RCE in log4j, Log4Shell, or how things can get bad quickly
If you have been following developments on Twitter and various other security sources, by now you have undoubtedly heard about the latest vulnerability in the very popular Apache log4j library.
log4j is a very popular logging package for Java. It is very powerful and flexible and, even from my own experience, is used in almost every Java application that I have ever encountered. No wonder, it allows you to just create an instance of the log4j class and then easily use it for logging, based on provided configuration parameters (typically set in the log4j.properties file).
Yesterday a PoC for a Remote Code Execution vulnerability in log4j was published. The exploit is actually unbelievably simple – which makes it very, very scary at the same time.
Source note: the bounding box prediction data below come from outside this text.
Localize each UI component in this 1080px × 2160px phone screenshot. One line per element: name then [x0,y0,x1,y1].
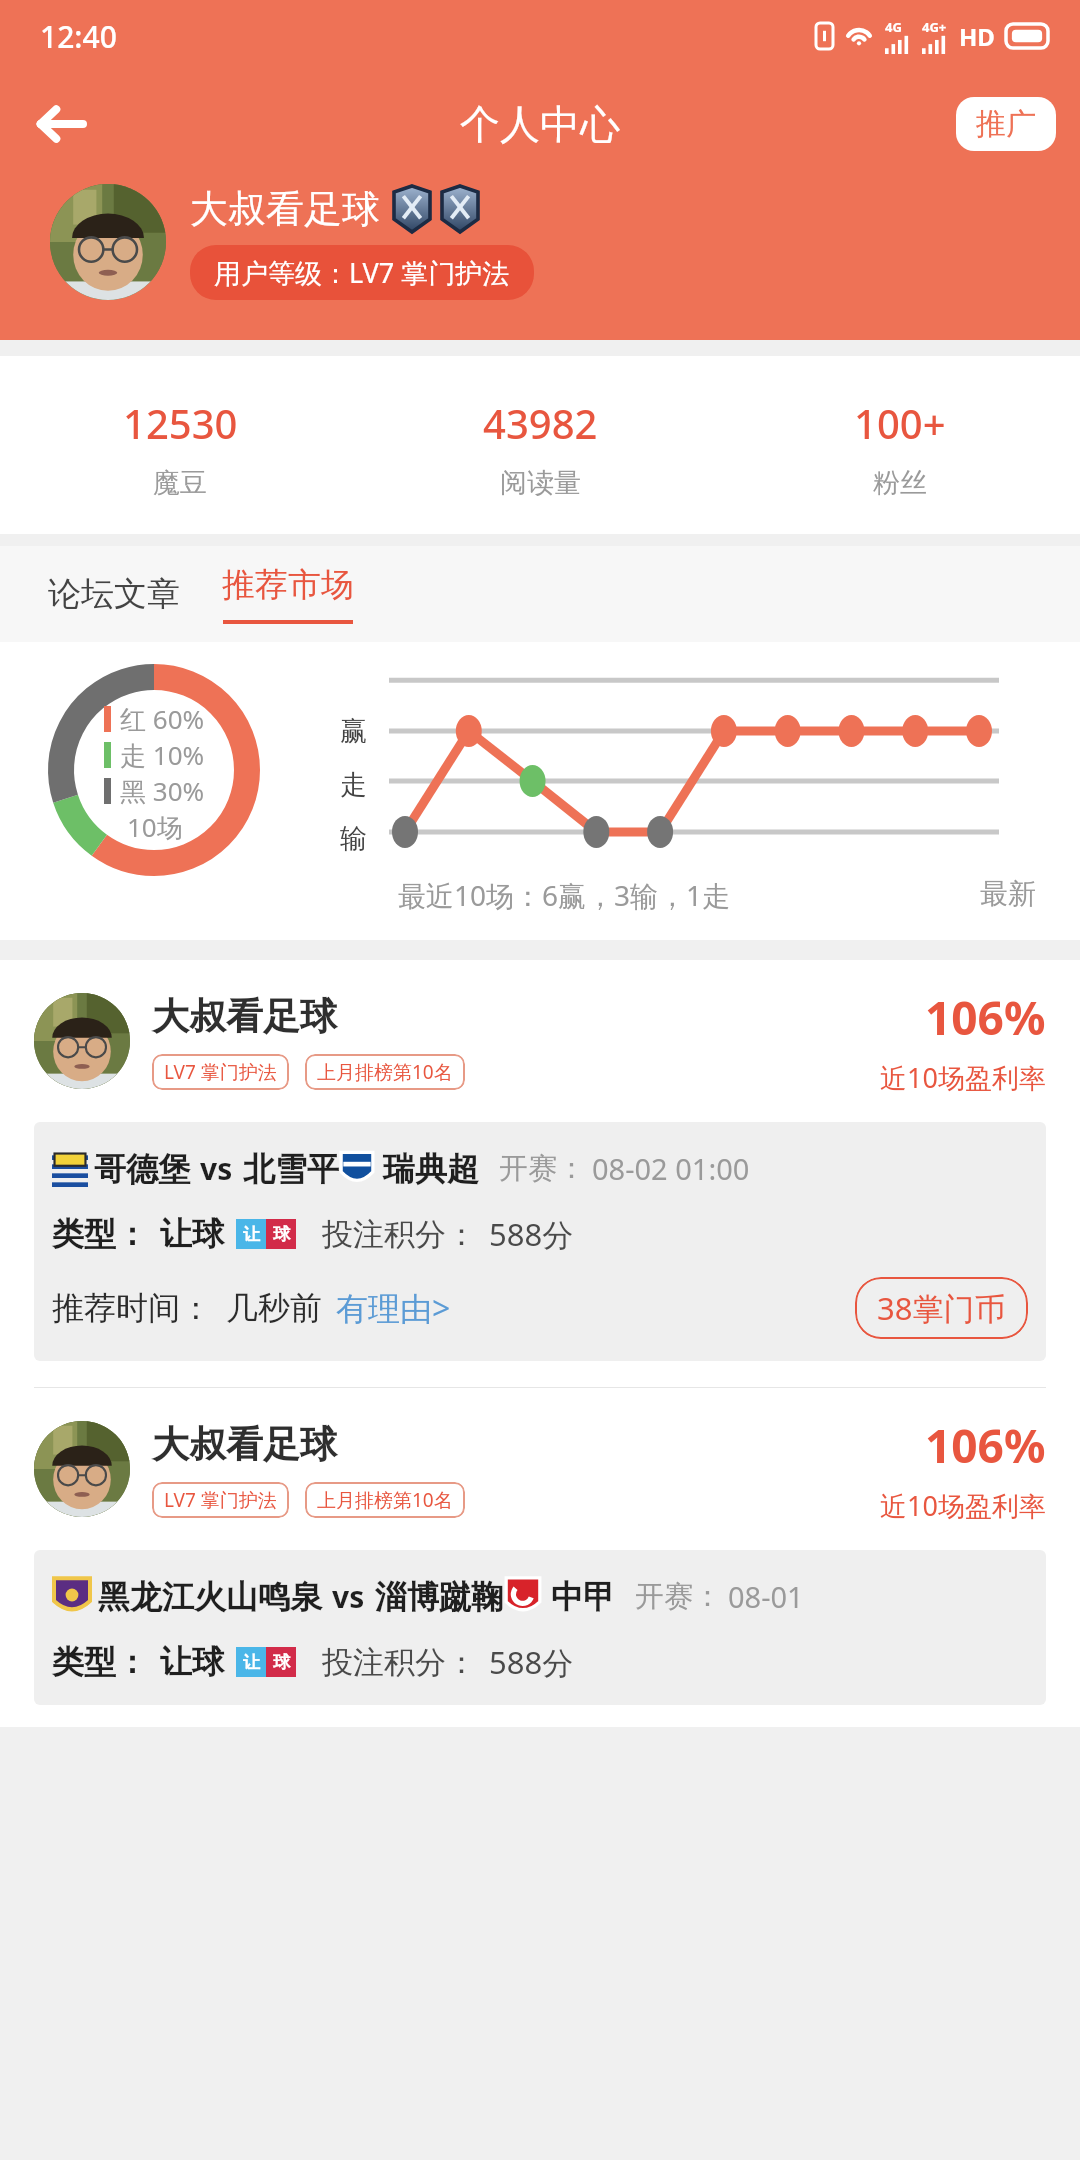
staticText: 瑞典超 [383,1149,479,1189]
staticText: 100+ [854,396,946,450]
staticText: 近10场盈利率 [880,1059,1046,1096]
staticText: 588分 [489,1641,574,1683]
staticText: 大叔看足球 [152,1421,337,1468]
staticText: 上月排榜第10名 [317,1487,453,1513]
staticText: 让 [243,1652,260,1673]
button[interactable]: 43982 [360,396,720,500]
staticText: 让球 [160,1642,224,1682]
staticText: 推荐时间： [52,1288,212,1328]
staticText: 淄博蹴鞠 [375,1577,503,1617]
staticText: 红 60% [120,701,205,737]
staticText: 论坛文章 [48,573,180,615]
staticText: 赢 [340,714,367,748]
staticText: 最近10场：6赢，3输，1走 [398,876,731,914]
staticText: 走 [340,768,367,802]
staticText: 08-01 [728,1577,804,1616]
staticText: 用户等级：LV7 掌门护法 [214,254,510,291]
staticText: 开赛： [499,1150,586,1187]
staticText: 大叔看足球 [190,185,380,233]
staticText: LV7 掌门护法 [164,1059,277,1085]
button[interactable]: 用户等级：LV7 掌门护法 [190,245,534,300]
button[interactable]: 推广 [956,97,1056,151]
button[interactable]: Back [24,88,96,160]
staticText: 黑 30% [120,773,205,809]
staticText: 有理由> [336,1286,451,1330]
staticText: 43982 [483,396,598,450]
staticText: 38掌门币 [877,1287,1006,1329]
staticText: 最新 [980,876,1036,911]
staticText: 4G+ [922,18,947,36]
staticText: 北雪平 [243,1149,339,1189]
button[interactable]: 大叔看足球 [0,960,1080,1387]
button[interactable]: 推荐市场 [218,564,358,624]
staticText: 魔豆 [153,466,207,500]
staticText: 球 [273,1652,290,1673]
staticText: LV7 掌门护法 [164,1487,277,1513]
staticText: 类型： [52,1214,148,1254]
staticText: 开赛： [635,1578,722,1615]
staticText: 10场 [127,809,183,845]
staticText: 走 10% [120,737,205,773]
button[interactable]: 12530 [0,396,360,500]
button[interactable]: 上月排榜第10名 [305,1482,465,1518]
button[interactable]: 100+ [720,396,1080,500]
button[interactable]: 大叔看足球 [0,1387,1080,1727]
staticText: 投注积分： [322,1643,477,1682]
staticText: 上月排榜第10名 [317,1059,453,1085]
button[interactable]: LV7 掌门护法 [152,1482,289,1518]
staticText: 投注积分： [322,1215,477,1254]
staticText: vs [200,1148,233,1189]
staticText: 4G [885,18,902,36]
staticText: 推荐市场 [222,564,354,606]
staticText: 12530 [123,396,238,450]
staticText: 106% [925,1414,1046,1477]
button[interactable]: LV7 掌门护法 [152,1054,289,1090]
staticText: HD [959,20,995,53]
staticText: 黑龙江火山鸣泉 [98,1577,322,1617]
staticText: 让球 [160,1214,224,1254]
button[interactable]: 上月排榜第10名 [305,1054,465,1090]
staticText: 输 [340,822,367,856]
button[interactable]: 论坛文章 [44,555,184,633]
staticText: 哥德堡 [94,1149,190,1189]
staticText: 12:40 [40,16,117,57]
staticText: 08-02 01:00 [592,1149,750,1188]
button[interactable]: 38掌门币 [855,1277,1028,1339]
staticText: 让 [243,1224,260,1245]
button[interactable]: 有理由> [336,1286,451,1330]
staticText: vs [332,1576,365,1617]
staticText: 106% [925,986,1046,1049]
staticText: 阅读量 [500,466,581,500]
staticText: 推广 [976,105,1036,143]
staticText: 几秒前 [226,1288,322,1328]
staticText: 个人中心 [460,99,620,149]
staticText: 粉丝 [873,466,927,500]
staticText: 中甲 [551,1577,615,1617]
staticText: 588分 [489,1213,574,1255]
staticText: 大叔看足球 [152,993,337,1040]
staticText: 类型： [52,1642,148,1682]
staticText: 近10场盈利率 [880,1487,1046,1524]
staticText: 球 [273,1224,290,1245]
The vulnerability is in the JNDI lookup feature of the log4j library. While the background around this is very complex, exploitation actually is not (as you will see below in couple redacted screenshots).
The JNDI lookup feature of log4j allows variables to be retrieved via JNDI - Java Naming and Directory Interface. This is an API that that provides naming and directory functionality to Java applications. While there are many possibilities, the log4j one supports (AFAIK) LDAP and RMI (Remote Method Invocation).
In other words, when a new log entry is being created, and log4j encounters a JNDI reference, it will actually literally go to the supplied resource and fetch whatever it needs to fetch in order to resolve the required variable. And in this process, it might even download remote classes and execute them!
Below is a simple initial PoC that demonstrates how the vulnerability can be exploited:
As you can see above, in order to initially exploit the vulnerability, an attacker just needs to literally supply the JNDI reference (the text you can see in the source code). When that input gets logged by log4j, it will parse the text, see the reference and try to resolve it. And this is where the problem really is.
Depending on the JNDI reference, the log4j library will now either perform an LDAP query or an RMI query to the target URL. This is where an attacker can use the marshalsec package by Moritz Bechler, available at https://github.com/mbechler/marshalsec
This package supports, among other things JNDI reference indirection – it allows an attacker to setup a server that will accept the incoming JNDI lookup (either LDAP or RMI) and then automatically create a redirection that will point the client (in our case the log4j library) to the target codebase. The library will then follow the redirection and visit the codebase server (which is accessed over the HTTP protocol), fetch a class that is served there and execute it! Scary.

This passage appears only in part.